All I was saying is that I don't think a duck search sucks. I think it is very useful. If you prefer to handle and hack your dog, more power to you. If that suits you, then go for it. Its your dog and your duck hunt.
However, where is this 20 min stuff come from?
I will quote again, this time from page 21 from the "NAVHDA Aims Programs Test Rules"

"Each dog is allowed a minumum of ten minutes to search out the duck, unless it completes the task in less time. No retrieve of the duck is required. If the opportunity for a retrieve occurs, such as the duck being caught or shot, the retrieve must be successfully completed. The test is concluded when the Judges have seen enough to render fair judgement as to whether or not the dog used it's nose, desire, perseverance, intelligence and sense of cooperation to the extent that under normal hunting conditions, the game would be brought to bag. It is emphasized that this is an exercise in searching and not a chase. If the duck is retrieved in too short of a time to make a proper judgement of the search, the handler will be asked to send the dog again without a shot being fired or another duck being released."

So the search is a minimum of 10 minutes. A dog that just swims around and around in the water is not searching. It can swim 10 minutes or 10 hours. It will still get a 0 or maybe a 1 at best. If the dog searches for say, 8 minutes and finds the duck and brings it to the hand of the handler, the judges might be satisfied depending on how the dog went about the task to say a fair judgement has been made. If they are watching a dog run up and down the bank and swim around here and there, they might want to extend the search for twenty minutes. If they do, then they are doing the handler a favor. The favor is to let the dog try to search and give it some more of a chance to search instead of telling the handler times up, and the dog gets a 0 or a 1.

Have you ever shot multiple ducks? Have you ever had a couple of crips and one dead in the water? What do you do? If you have less than three dogs you'll have to do a resend and since you've already shot, you won't shoot again. If you only have 1 dog you really need one that can do a search. Yeah sure you'll send it and tell it "over" or something like that. Anybody would. The point of the search is to have a dog that could do this type of task with minimum commands, show lots of desire and perseverance as well as nose and have the stamina to swim, run in mud, fight vegetation and not quit. Also to cooperate with the handler and bring the duck back without mutilating it. You might need to call of the search. Then the dog must cooperate in that endeavor as well.
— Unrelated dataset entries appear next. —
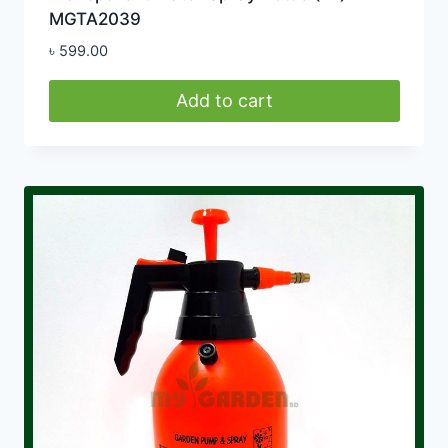
MGTA2039
৳
599.00
Add to cart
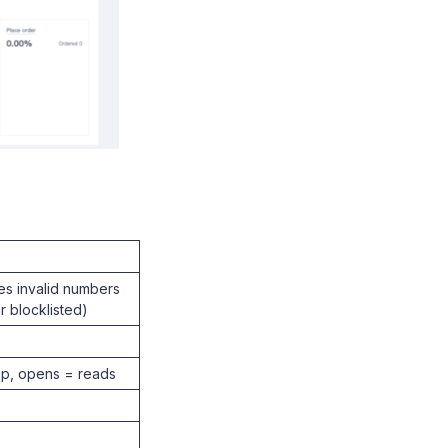
es invalid numbers
r blocklisted)
pp, opens = reads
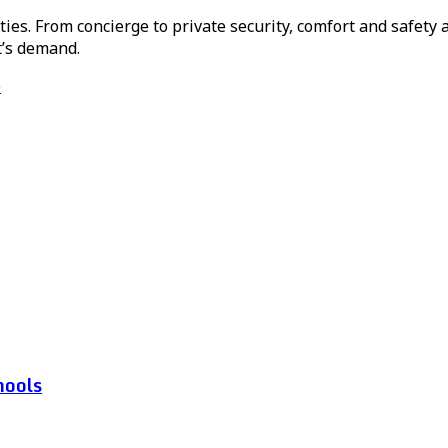
ies. From concierge to private security, comfort and safety a
t’s demand.
e
hools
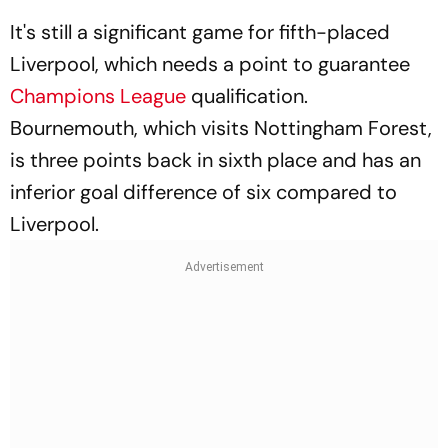
It's still a significant game for fifth-placed
Liverpool, which needs a point to guarantee
Champions League
qualification.
Bournemouth, which visits Nottingham Forest,
is three points back in sixth place and has an
inferior goal difference of six compared to
Liverpool.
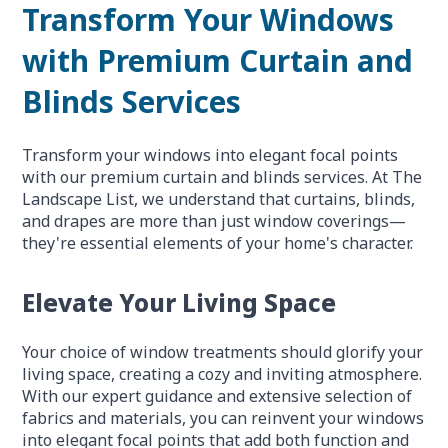
Transform Your Windows
with Premium Curtain and
Blinds Services
Transform your windows into elegant focal points
with our premium curtain and blinds services. At The
Landscape List, we understand that curtains, blinds,
and drapes are more than just window coverings—
they're essential elements of your home's character.
Elevate Your Living Space
Your choice of window treatments should glorify your
living space, creating a cozy and inviting atmosphere.
With our expert guidance and extensive selection of
fabrics and materials, you can reinvent your windows
into elegant focal points that add both function and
Don't you want your dog to go out and search for wounded game with out you having to shoot your shotgun, or throwing rocks for each time you send? I know I do. Remember these are versatiles, they aren't labs. They shouldn't need to be hacked around.

Remember, the utility does have a marked retrieve, but to get a maximum score any command after the send will be penalized.

UKC retriever tests are tests of how well a dog can retrieve while being handled. NAVHDA retrieving tests are tests of how well a dog can retrieve without being handled.